Dinas Ketahanan Pangan, Pertanian, dan Perikanan (DKP3) Kabupaten Majalengka, Jawa Barat, melakukan terobosan baru
Inovasi ini diharapkan mampu menghadirkan basis data pertanian yang akurat, terukur, dan terintegrasi, sehingga dapat mendukung perencanaan pembangunan sektor pertanian secara tepat sasaran.
Kepala DKP3 Kabupaten Majalengka, Gatot Sulaeman, A.P., M.Si., menyampaikan bahwa penerapan poligonisasi tidak hanya mempermudah pemerintah daerah dalam menyusun program, tetapi juga membantu kelompok tani dalam mengelola dan mengembangkan usaha mereka.
Bahkan, kata dia, melalui inovasi ini, para kelompok tani di Kabupaten Majalengka akan lebih mudah mengelola dan mengembangkan usaha taninya.
"Dengan adanya data berbasis poligonisasi, kita bisa mengetahui secara rinci lokasi, luas, dan kondisi lahan pertanian. Hal ini akan sangat membantu dalam perencanaan maupun evaluasi pembangunan sektor pertanian,” ujar Gatot, Selasa (19/8/2025).
Poligonisasi merupakan proses pemetaan lahan dalam bentuk poligon digital, yang memungkinkan pengelompokan data pertanian berdasarkan wilayah maupun kelompok tani.
Tahap awal penerapan program ini telah dimulai di Kecamatan Cigasong sebagai lokasi percontohan, dan melibatkan penyuluh pertanian lapangan (PPL) di seluruh wilayah Majalengka.

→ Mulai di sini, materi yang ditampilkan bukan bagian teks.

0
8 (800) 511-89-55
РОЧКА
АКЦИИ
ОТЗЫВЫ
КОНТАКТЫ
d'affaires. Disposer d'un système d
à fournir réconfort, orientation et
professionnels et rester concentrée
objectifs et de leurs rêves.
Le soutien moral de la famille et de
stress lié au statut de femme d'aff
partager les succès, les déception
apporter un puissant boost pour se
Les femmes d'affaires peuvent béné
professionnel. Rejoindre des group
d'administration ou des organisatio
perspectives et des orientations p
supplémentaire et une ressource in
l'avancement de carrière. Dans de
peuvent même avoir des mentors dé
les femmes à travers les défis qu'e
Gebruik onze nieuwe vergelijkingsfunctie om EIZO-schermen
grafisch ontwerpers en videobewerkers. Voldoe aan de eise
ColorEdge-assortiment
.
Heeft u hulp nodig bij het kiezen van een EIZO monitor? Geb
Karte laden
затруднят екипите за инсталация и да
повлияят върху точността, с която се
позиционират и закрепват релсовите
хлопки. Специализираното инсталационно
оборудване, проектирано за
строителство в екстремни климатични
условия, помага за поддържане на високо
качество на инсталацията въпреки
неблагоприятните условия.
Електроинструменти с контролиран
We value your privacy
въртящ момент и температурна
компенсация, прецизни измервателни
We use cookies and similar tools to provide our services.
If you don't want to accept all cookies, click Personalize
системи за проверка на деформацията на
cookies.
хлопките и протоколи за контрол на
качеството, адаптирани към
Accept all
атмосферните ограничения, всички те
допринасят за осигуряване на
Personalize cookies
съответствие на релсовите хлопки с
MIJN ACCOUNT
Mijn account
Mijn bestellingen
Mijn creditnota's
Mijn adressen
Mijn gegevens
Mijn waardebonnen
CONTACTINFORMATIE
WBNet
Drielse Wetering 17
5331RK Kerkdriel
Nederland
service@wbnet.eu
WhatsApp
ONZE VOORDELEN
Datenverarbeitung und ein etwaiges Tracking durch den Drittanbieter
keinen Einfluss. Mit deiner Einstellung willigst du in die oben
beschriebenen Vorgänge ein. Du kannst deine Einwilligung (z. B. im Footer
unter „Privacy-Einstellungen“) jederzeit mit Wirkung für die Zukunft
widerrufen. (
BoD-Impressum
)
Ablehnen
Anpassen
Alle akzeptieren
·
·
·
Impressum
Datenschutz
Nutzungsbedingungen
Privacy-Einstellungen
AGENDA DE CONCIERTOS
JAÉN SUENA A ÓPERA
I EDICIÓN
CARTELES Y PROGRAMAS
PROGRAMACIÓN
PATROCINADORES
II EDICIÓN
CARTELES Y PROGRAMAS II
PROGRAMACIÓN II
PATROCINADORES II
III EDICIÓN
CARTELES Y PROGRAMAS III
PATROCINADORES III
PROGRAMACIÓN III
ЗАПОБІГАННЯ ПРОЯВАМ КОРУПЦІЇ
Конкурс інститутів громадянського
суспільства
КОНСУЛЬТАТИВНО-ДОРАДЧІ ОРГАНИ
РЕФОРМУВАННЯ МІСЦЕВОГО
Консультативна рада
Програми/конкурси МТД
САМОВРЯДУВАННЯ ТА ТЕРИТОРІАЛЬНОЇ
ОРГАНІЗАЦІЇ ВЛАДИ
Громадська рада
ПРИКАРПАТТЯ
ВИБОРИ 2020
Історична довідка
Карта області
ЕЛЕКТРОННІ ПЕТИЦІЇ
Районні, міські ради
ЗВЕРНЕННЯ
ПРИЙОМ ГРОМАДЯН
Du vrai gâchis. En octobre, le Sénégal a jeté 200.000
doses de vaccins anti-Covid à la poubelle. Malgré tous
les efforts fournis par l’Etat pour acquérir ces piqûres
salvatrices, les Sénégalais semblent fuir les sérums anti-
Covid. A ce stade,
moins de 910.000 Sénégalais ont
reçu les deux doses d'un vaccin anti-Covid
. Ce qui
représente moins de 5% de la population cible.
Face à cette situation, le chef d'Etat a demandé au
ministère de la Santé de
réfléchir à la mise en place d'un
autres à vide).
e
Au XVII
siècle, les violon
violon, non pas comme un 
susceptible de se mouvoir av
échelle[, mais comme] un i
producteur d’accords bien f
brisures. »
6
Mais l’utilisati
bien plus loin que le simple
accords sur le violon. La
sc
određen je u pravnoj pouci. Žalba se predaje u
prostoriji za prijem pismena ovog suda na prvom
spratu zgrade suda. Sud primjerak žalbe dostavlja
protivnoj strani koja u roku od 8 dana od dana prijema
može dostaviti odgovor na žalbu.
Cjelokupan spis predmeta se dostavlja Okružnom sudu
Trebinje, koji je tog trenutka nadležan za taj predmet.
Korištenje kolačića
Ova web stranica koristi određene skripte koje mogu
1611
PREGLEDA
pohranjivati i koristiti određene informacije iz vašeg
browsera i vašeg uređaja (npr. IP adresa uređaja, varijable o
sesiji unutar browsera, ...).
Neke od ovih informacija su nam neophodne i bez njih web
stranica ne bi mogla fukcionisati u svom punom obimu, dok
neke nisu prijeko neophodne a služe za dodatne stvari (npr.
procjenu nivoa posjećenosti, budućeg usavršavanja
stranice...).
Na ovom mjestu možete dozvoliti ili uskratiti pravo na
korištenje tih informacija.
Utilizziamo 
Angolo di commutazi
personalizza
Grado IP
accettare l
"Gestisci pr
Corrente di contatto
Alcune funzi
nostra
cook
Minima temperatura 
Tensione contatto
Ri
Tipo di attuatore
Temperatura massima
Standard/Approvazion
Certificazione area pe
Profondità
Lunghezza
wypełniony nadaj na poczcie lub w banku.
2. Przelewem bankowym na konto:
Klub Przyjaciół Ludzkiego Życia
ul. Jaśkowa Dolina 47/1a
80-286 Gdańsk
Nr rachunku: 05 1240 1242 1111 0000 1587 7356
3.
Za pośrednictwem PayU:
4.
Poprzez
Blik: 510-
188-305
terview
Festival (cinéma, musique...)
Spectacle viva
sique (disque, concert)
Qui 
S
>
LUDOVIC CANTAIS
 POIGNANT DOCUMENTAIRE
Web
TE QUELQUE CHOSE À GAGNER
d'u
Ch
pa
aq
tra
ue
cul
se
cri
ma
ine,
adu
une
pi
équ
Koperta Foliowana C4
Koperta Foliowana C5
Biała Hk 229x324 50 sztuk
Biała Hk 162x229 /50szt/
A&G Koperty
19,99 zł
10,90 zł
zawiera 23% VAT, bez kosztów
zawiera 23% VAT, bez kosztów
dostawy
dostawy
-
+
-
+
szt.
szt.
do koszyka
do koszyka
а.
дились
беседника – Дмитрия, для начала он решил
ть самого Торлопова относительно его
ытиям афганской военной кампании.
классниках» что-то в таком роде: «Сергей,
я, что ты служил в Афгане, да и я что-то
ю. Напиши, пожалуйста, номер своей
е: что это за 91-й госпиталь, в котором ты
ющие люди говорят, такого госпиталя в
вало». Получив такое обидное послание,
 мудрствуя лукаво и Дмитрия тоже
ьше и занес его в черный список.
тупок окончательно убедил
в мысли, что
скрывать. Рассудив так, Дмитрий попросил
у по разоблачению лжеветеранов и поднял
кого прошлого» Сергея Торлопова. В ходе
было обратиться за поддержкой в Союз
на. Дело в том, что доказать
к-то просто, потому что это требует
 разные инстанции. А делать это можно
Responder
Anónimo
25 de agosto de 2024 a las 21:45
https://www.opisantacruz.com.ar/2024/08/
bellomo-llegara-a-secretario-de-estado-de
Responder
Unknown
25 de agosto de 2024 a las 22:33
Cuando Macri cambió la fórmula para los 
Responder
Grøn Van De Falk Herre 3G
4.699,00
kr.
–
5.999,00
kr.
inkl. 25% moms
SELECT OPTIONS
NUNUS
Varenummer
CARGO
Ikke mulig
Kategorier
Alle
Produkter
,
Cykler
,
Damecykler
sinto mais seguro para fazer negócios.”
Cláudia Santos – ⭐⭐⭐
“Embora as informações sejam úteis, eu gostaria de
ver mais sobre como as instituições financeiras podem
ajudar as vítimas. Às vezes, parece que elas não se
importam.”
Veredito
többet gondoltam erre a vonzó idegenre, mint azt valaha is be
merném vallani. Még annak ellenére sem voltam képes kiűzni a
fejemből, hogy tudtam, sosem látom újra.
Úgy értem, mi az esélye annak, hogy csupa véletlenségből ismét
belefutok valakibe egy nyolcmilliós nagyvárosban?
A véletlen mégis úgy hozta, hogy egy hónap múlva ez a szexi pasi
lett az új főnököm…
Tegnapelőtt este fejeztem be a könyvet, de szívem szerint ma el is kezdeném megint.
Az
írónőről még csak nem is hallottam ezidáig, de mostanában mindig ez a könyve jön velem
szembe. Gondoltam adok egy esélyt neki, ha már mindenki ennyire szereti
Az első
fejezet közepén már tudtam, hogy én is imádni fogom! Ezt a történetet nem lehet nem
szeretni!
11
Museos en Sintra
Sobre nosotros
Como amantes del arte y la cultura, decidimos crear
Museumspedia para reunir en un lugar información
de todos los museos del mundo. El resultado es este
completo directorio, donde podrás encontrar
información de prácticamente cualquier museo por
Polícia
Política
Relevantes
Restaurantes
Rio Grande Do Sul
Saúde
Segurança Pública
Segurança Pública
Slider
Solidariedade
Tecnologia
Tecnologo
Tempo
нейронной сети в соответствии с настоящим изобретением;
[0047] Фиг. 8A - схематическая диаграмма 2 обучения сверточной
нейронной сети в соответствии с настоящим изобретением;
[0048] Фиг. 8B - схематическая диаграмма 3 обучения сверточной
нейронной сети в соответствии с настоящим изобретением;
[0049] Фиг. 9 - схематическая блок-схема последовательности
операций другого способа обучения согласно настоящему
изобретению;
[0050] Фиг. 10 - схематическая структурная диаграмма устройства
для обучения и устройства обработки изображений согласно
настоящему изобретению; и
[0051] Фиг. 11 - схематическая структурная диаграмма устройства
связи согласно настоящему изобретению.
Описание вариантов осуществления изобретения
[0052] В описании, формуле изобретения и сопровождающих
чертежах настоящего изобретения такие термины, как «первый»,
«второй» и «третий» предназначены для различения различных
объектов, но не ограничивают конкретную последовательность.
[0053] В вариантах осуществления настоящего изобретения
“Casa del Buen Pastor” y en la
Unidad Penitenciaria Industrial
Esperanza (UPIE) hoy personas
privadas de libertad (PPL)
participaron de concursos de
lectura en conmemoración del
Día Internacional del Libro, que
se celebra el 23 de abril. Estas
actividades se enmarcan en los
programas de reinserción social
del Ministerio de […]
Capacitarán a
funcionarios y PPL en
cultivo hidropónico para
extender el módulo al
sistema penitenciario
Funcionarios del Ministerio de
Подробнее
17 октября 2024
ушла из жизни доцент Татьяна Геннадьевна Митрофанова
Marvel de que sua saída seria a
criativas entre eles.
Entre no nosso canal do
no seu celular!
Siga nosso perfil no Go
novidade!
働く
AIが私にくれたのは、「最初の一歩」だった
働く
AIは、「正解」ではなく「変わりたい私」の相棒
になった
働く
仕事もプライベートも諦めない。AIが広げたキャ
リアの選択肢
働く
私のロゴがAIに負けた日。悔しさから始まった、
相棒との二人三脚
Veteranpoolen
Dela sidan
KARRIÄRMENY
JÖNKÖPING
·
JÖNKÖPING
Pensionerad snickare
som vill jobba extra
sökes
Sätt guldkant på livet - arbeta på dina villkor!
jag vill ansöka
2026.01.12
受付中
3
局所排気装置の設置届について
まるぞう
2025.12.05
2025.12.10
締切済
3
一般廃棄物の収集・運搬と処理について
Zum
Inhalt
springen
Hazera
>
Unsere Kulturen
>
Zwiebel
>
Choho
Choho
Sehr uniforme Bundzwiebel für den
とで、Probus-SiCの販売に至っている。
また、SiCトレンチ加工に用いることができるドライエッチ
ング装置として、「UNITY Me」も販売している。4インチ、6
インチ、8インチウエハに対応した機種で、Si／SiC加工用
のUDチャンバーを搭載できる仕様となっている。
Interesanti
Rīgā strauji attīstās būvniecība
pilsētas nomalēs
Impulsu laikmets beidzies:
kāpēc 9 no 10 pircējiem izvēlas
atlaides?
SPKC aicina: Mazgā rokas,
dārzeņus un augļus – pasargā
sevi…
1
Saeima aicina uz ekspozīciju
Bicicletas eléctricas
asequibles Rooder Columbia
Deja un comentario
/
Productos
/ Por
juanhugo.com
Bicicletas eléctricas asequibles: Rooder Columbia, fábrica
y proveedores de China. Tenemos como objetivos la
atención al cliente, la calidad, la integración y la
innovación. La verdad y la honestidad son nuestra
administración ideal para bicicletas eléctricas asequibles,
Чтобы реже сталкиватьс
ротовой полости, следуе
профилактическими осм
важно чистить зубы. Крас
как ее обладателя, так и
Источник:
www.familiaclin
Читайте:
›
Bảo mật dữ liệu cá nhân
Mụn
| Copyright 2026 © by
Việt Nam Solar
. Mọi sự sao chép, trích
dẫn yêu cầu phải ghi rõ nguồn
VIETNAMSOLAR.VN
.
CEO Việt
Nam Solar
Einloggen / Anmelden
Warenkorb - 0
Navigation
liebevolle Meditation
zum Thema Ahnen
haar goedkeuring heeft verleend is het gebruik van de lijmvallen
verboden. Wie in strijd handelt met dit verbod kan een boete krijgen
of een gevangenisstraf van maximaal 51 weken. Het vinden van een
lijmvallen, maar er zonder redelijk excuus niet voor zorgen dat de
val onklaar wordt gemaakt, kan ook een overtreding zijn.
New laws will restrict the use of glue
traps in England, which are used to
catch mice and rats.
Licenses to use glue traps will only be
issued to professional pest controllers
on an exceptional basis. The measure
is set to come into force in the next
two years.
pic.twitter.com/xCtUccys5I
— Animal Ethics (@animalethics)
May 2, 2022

Dalam beberapa bulan ke depan, program ini ditargetkan selesai di seluruh kecamatan.
Lebih lanjut, Gatot menjelaskan bahwa data hasil poligonisasi nantinya akan diintegrasikan dengan peta geospasial Kabupaten Majalengka serta disinkronkan dengan Ekosistem Satu Data Majalengka.
Data tersebut juga akan terhubung dengan website resmi pemerintah daerah, sehingga bisa diakses lebih luas oleh berbagai pihak, mulai dari pemerintah, peneliti, pelaku usaha, hingga masyarakat umum.
"Integrasi dengan Satu Data Majalengka adalah langkah penting agar data pertanian tidak hanya berhenti di meja dinas, tetapi juga bisa dimanfaatkan lintas sektor, baik untuk pembangunan, kebijakan, maupun akses informasi masyarakat," ucapnya.
Dengan inovasi ini, DKP3 Majalengka optimistis bahwa pengelolaan data pertanian akan semakin modern, transparan, dan berdaya guna tinggi, sekaligus memperkuat posisi Kabupaten Majalengka sebagai salah satu daerah dengan basis data pertanian terintegrasi yang akurat dan terpercaya.